Enlarge /. A mobile PC processor codenamed Tiger Lake. It will be the first CPU to offer a security feature known as control flow enforcement technology.
The history of hacking was largely a back and forth game in which attackers developed a technique to break through a system, defenders developed a countermeasure to prevent the technique, and hackers developed a new way to bypass system security. On Monday, Intel announced plans to bake a new parade directly into its CPUs to prevent software exploits from executing malicious code on vulnerable computers.
Control-Flow Enforcement Technology [CET] represents a fundamental change in the way processors execute instructions from applications such as web browsers, email clients or PDF readers. CET was jointly developed by Intel and Microsoft to thwart a technique known as return-oriented programming that hackers circumvent anti-exploit measures that software developers introduced about a decade ago. While Intel first released CET's implementation in 2016, the company announced on Monday that the Tiger Lake CPU microarchitecture would be the first to include it.
ROP, as return-oriented programming is usually called, was the reaction of software exploiters to protective measures such as executable space protection and randomization of the address space layout, which found their way into Windows, MacOS and Linux a little less than two decades ago. These safeguards are designed to significantly reduce the damage software exploits can do by making changes to system memory that prevent malicious code from executing. Even if a buffer overflow or other vulnerability was successfully fixed, the exploit only resulted in a system or application crash, not a serious system compromise.
With ROP, attackers could regain the highlands. Instead of using malicious code written by the attacker, ROP attacks use functions that benign applications or operating system routines have already stored in a memory area called a stack. The "return" in ROP refers to the use of the RET instruction, which is central to the reordering of the code flow.
Alex Ionescu, an experienced Windows security expert and technical director of security company CrowdStrike, likes to say that ROP uses the same Lego parts if a harmless program is like a building made of Lego blocks that were built in a specific order, but in a different order. ROP converts the building into a spaceship. The technique can bypass anti-malware protection by using memory-resident code that can already be executed.
CET introduces changes in the CPU that create a new batch called the control batch. This stack cannot be changed by attackers and does not save any data. It stores the return addresses of the Lego blocks that are already in the stack. For this reason, even if an attacker has damaged a return address in the data stack, the control stack maintains the correct return address. The processor can recognize this and stop execution.

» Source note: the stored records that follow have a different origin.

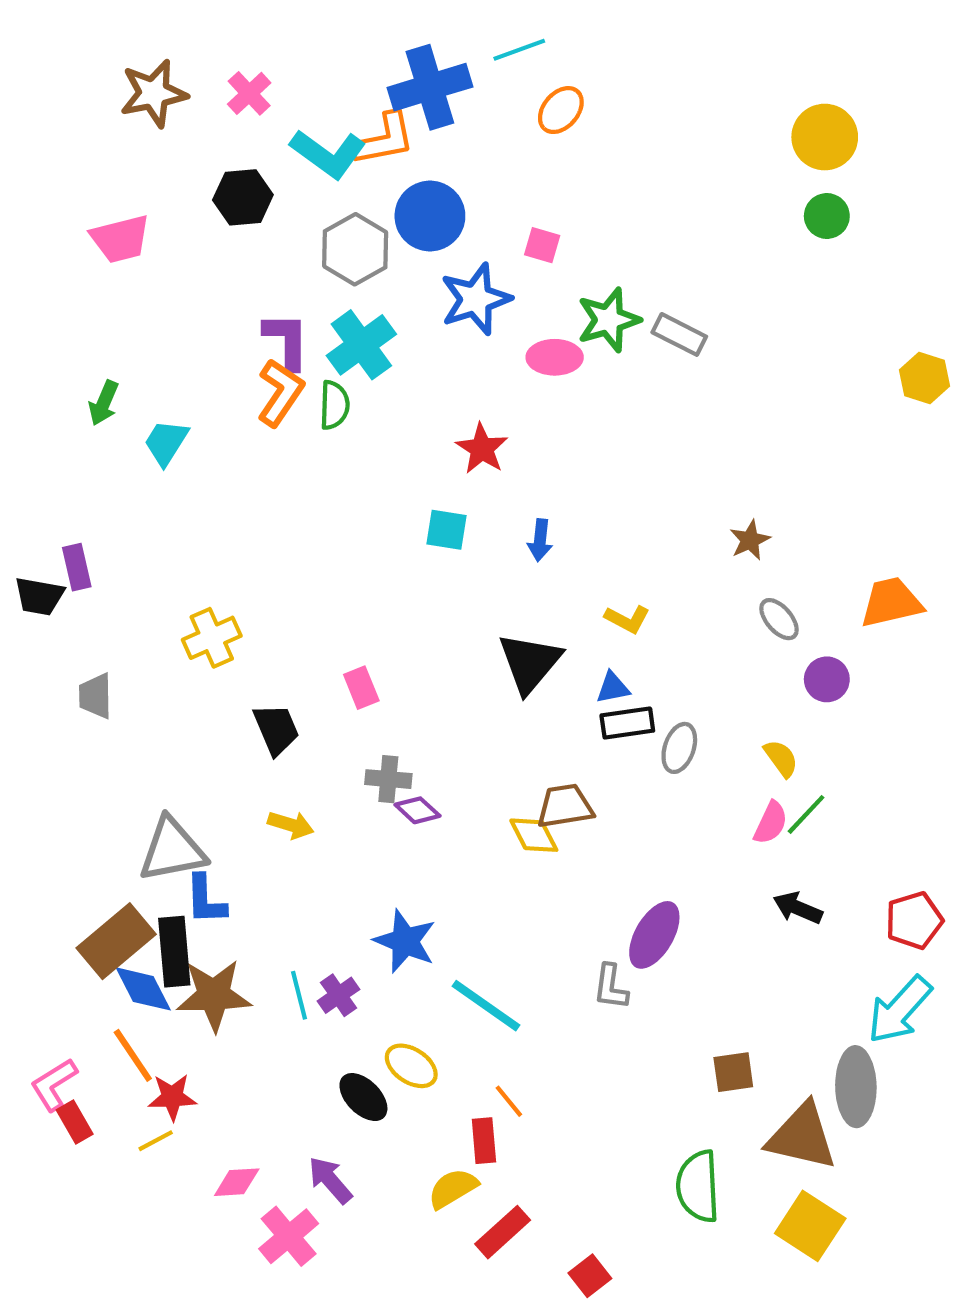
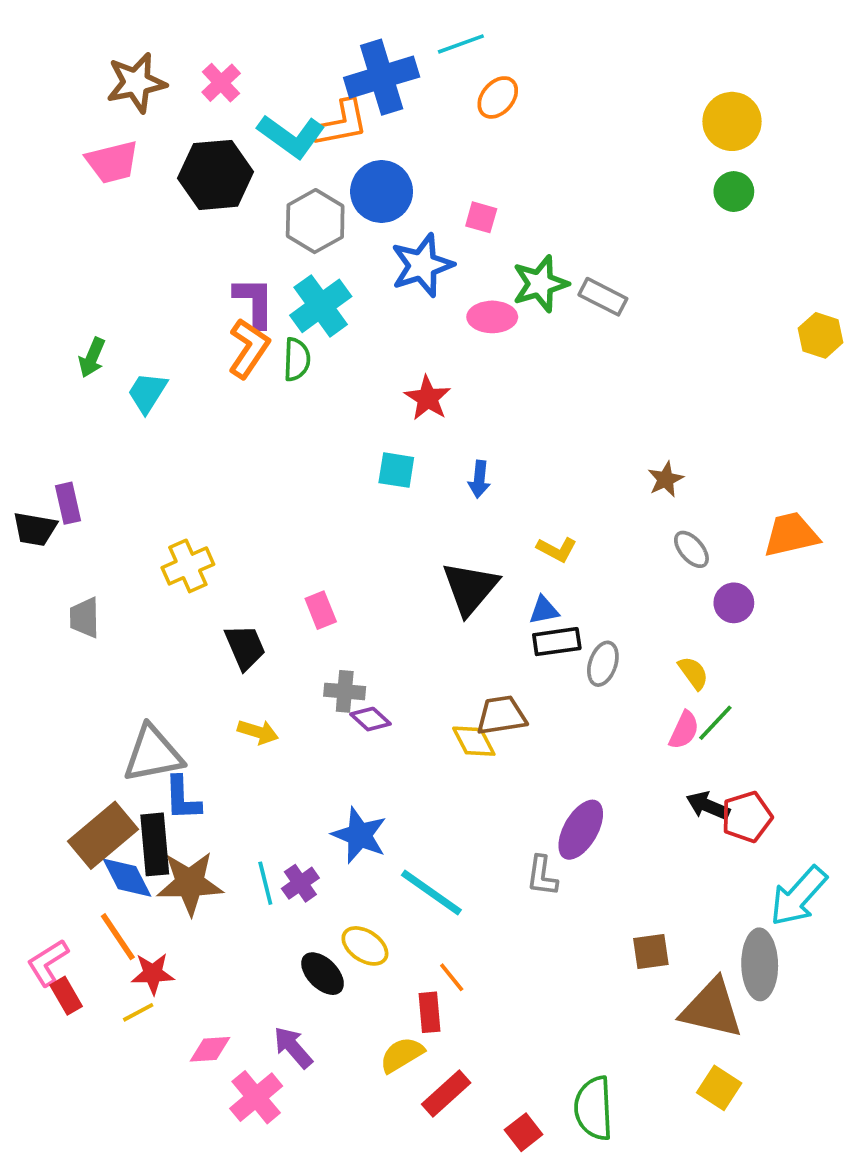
black hexagon: (243, 197) -> (216, 175), size x1.4
pink trapezoid: (120, 239) -> (112, 162), moved
red pentagon: (914, 920) -> (747, 817), moved
green semicircle: (698, 1186) -> (594, 1108), moved
yellow square: (810, 1226) -> (719, 1088), size x0.7

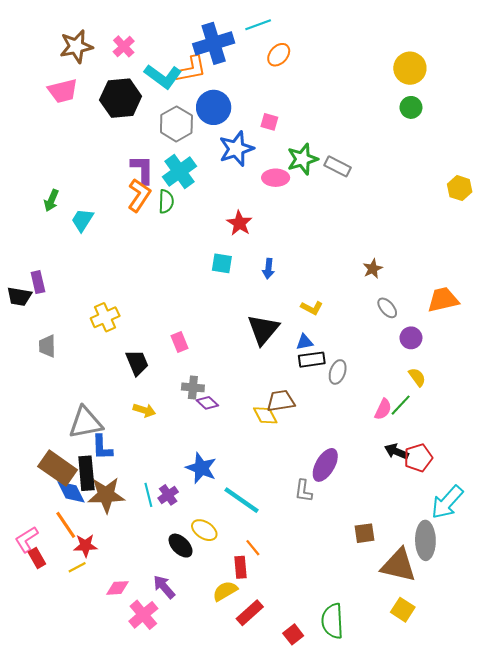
yellow semicircle: (693, 673) -> (417, 377), moved
brown rectangle: (103, 835) -> (58, 468), turned 75

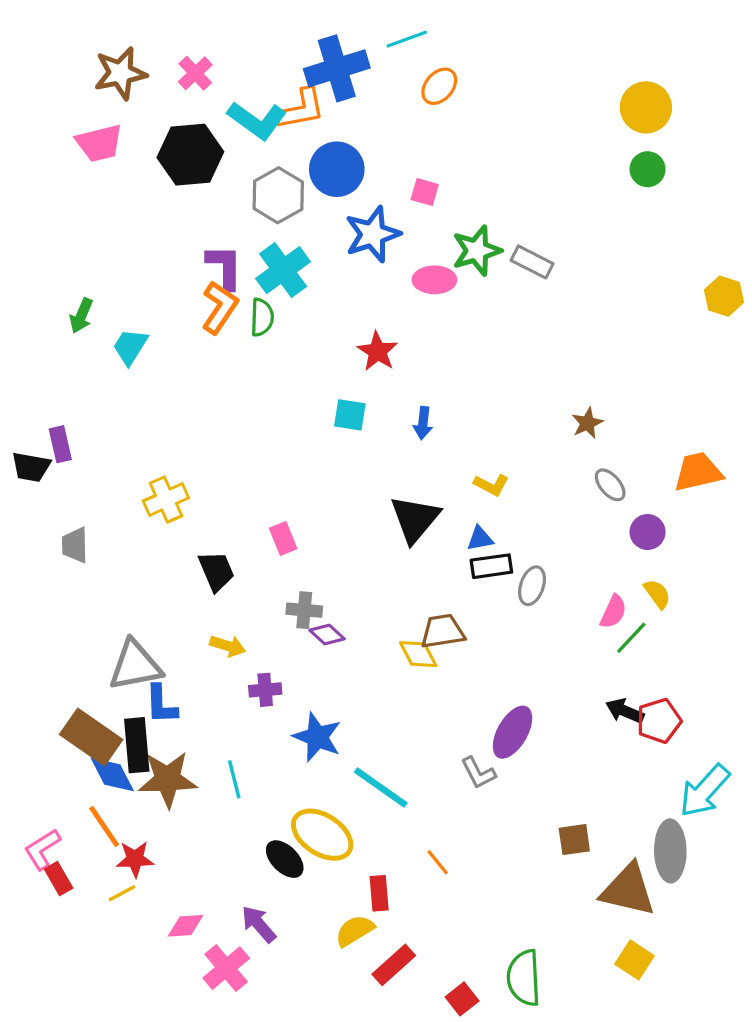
pink semicircle: (383, 409) -> (613, 612), moved
gray L-shape: (304, 491) -> (478, 773), turned -35
purple cross: (168, 495) -> (265, 690), moved, turned 30
yellow ellipse: (204, 530) -> (322, 835), size x1.5
orange line: (253, 548) -> (438, 862), moved

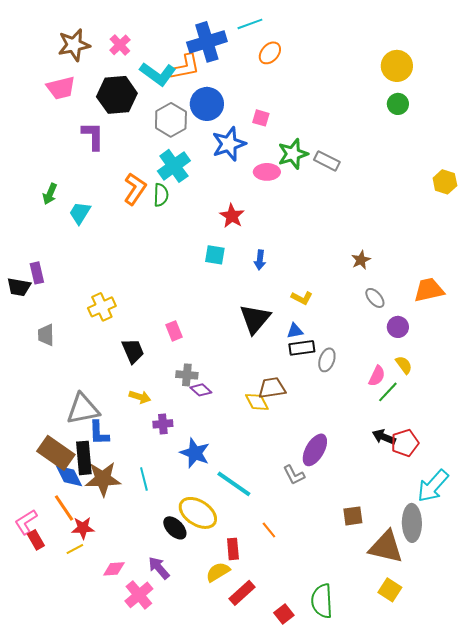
purple L-shape: (225, 267) -> (93, 136), moved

"Because there is no effective software mitigation against ROP, CET will very effectively detect and stop this class of vulnerabilities," said Ionescu. "Previously, operating systems and security solutions had to guess or conclude that ROP had occurred, perform forensic analysis, or determine the payload / impact of the second-level exploit."
Not that CET is limited to defending against ROP. CET offers a variety of additional safeguards, some of which thwart exploitation techniques known as jump-oriented programming and call-oriented programming, to name just two. However, ROP is one of the most interesting aspects of MEZ.

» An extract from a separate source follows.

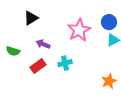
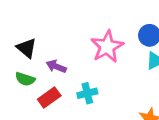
black triangle: (31, 18) -> (27, 48), moved, turned -49
green semicircle: (13, 51) -> (25, 79), moved

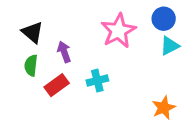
purple arrow: (56, 66) -> (64, 52), turned 48
green semicircle: (25, 79) -> (31, 65), turned 78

Those who don't remember the past
Intel has other security features built into its CPUs that do less than excellent results. One of them is Intel SGX, short for Software Guard eXtension, which is supposed to work out impenetrable parts of the protected memory for security-relevant functions such as the creation of cryptographic keys. Another security add-on from Intel is the Converged Security and Management Engine or simply the Management Engine. It is a subsystem in Intel CPUs and chipsets that implements a variety of sensitive functions, including the firmware-based Trusted Platform Module for silicon-based encryption, the authentication of the UEFI BIOS firmware as well as Microsoft System Guard and BitLocker.
However, a steady stream of security holes discovered in both CPU resident functions has made them vulnerable to a variety of attacks over the years. The latest SGX vulnerabilities were only announced last week.
It's tempting to think that MEZ will be similarly easy to defeat, or worse, will expose users to hacks that would not have been possible if protection had not been added. However, Joseph Fitzpatrick, hardware hacker and researcher at SecuringHardware.com, says that his optimistic CET will perform better. He explained:
A clear difference that makes me less skeptical about these types of features than SGX or ME is that they both add security features rather than enhancing existing features. ME basically added a management level outside of the operating system. SGX adds operating modes that should not theoretically be manipulated by a malicious or compromised operating system. CET only adds mechanisms to prevent normal operations – returning to addresses outside the stack and jumping to and from the wrong places in the code – from completing successfully. If CET does not do its job, only normal operation is possible. The attacker is not granted access to other functions.
As soon as CET-capable CPUs are available, protection only works if the processor is running an operating system with the required support. Windows 10 version 2004 released last month offers this support. Intel still doesn't say when Tiger Lake CPUs will be released. While protection could offer defenders an important new tool, Ionescu and his colleague Yarden Shafir have already developed bypasses for it. Expect them to end up in real attacks within the decade.